An aesthetic that’s evident from top to bottom at J&P. Nestled at the end of Goudies Lane in downtown Kitchener with one entrance facing onto the lane and the other onto the back of a nondescript parking lot, the place seems less grocer and more secret clubhouse. Happen inside and a hip vibe pervades the space. The splendid hardwood floors. The soaring interior expanse that’s punctuated by the upper level mezzanine outfitted with the grocer’s café – the cobranded Smile Tiger at J&P. (Yep. That Smile Tiger.) The minimalist, airy shelving stocked with unique, local products. Products that Sarah and Johnny are so very proud to discover and curate. ‘We love showcasing – and moving – local makers’ creations. Like West of Seoul Kimchi. And Essen Soups. And other amazing products that excite us.’
And then there’s the grocer’s commercial kitchen – an integral ingredient of J&P’s recipe for success. ‘Chef Brendan Gingrich and his team are awesome,’ rhapsodizes Sarah about the grocer’s in-house kitchen crew. ‘What he’s been able to do for our catering program is invaluable to the sustainability of the business. From barbeque to classic French cuisine, J&P is becoming a fixture on the local catering scene.’ A scene whose clients include Kitchener’s largest tech and innovation firms. Like Vidyard, for instance – the grocer’s neighbour next door.

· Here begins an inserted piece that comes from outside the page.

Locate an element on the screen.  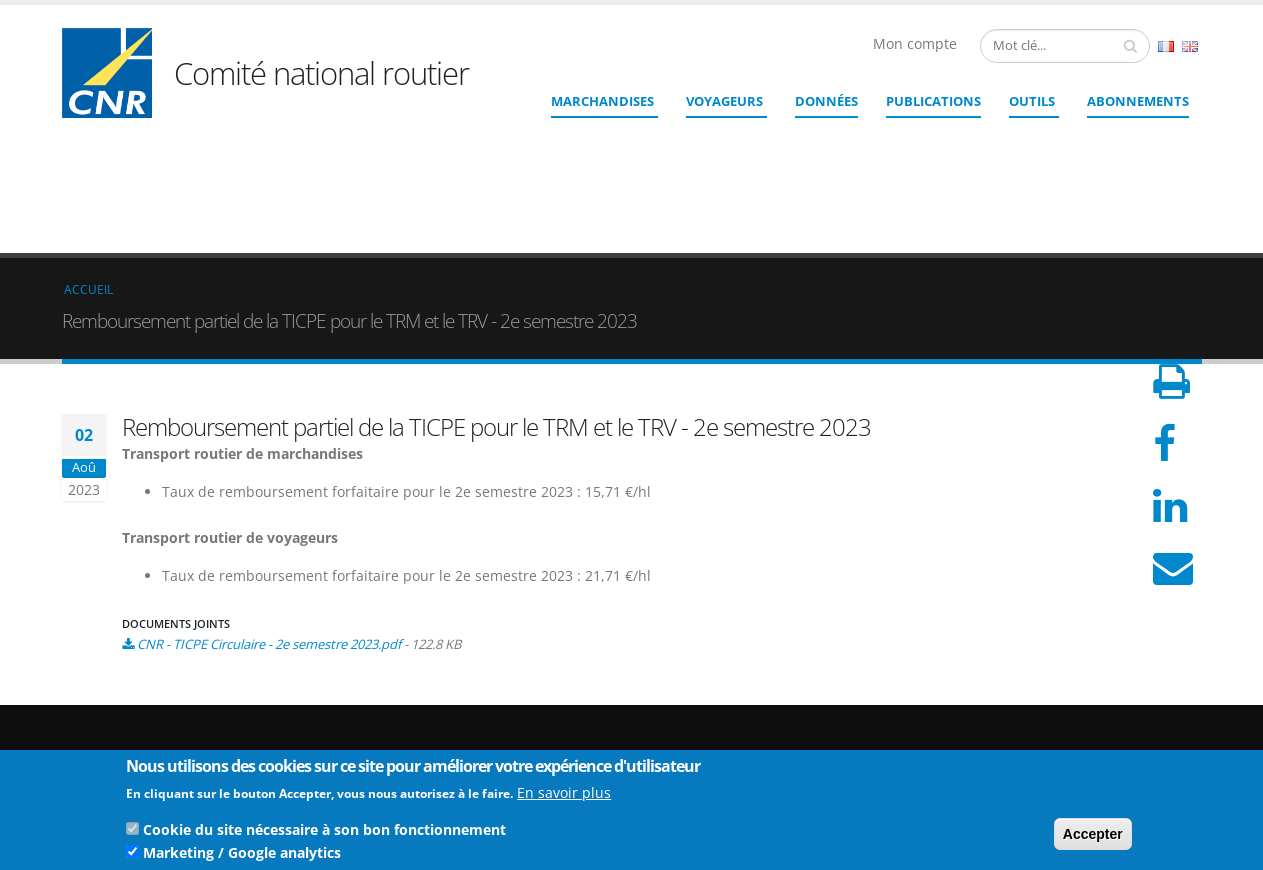
Crédits is located at coordinates (1071, 717).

‘They’ve been phenomenal to us,’ Johnny says of the uber-successful tech firm. ‘Even before we opened, the company committed their support for us – laying out what we could expect from them, and from their employees. It’s become a common theme – ongoing support from downtown businesses and business leaders who work to ensure each others’ success.’ Sarah chimes in: ‘It’s actually been incredible how much help and continued encouragement we’ve received from folks who really don’t owe us anything. Our landlord, Frank Voisin, for instance, has been fantastic – always asking us how we’re doing and what we need. And Craig Beattie from Perimeter Development,’ she adds, ‘continues to check in on us – even though we didn’t end up leasing one of his buildings.’

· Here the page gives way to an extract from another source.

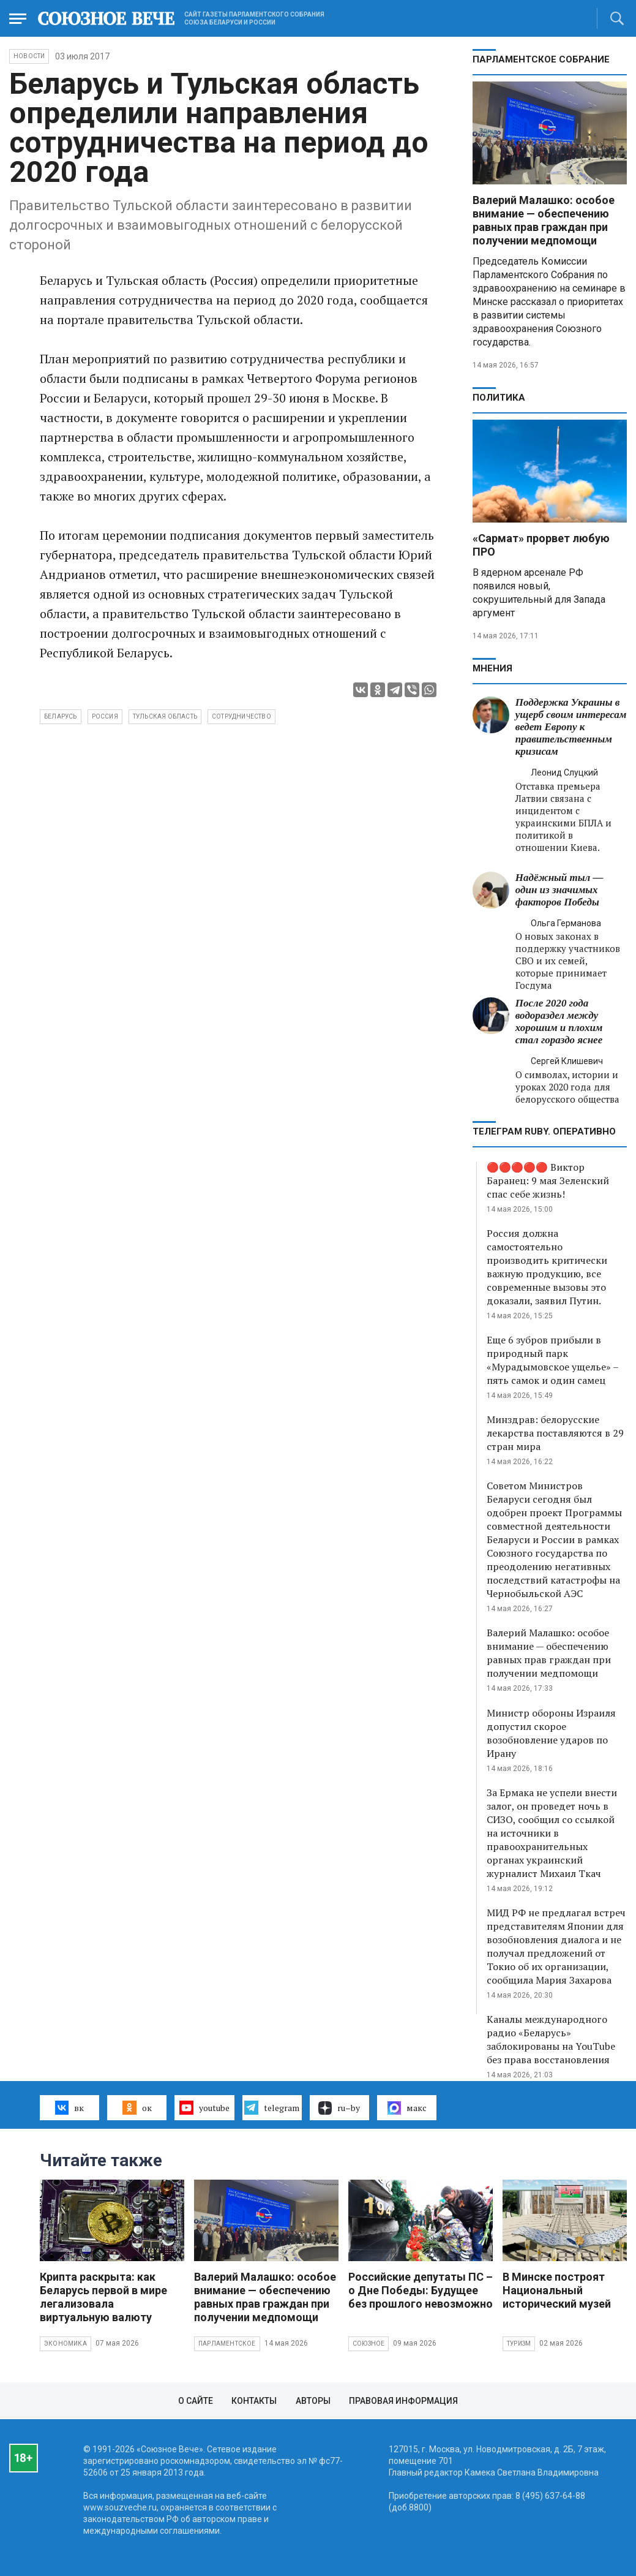  What do you see at coordinates (368, 2343) in the screenshot?
I see `Союзное` at bounding box center [368, 2343].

Community support. It’s a common theme that runs through the J&P narrative. Support for the downtown community by Sarah and Johnny who saw the real need for a neighbourhood grocer. And support for Sarah and Johnny by the same downtown community that has a strong desire to see J&P Grocery thrive. A community determined to see this downtown movement through to the end. Driven by talent. And innovation. And entrepreneurship. And, now, by a killer downtown grocer, too.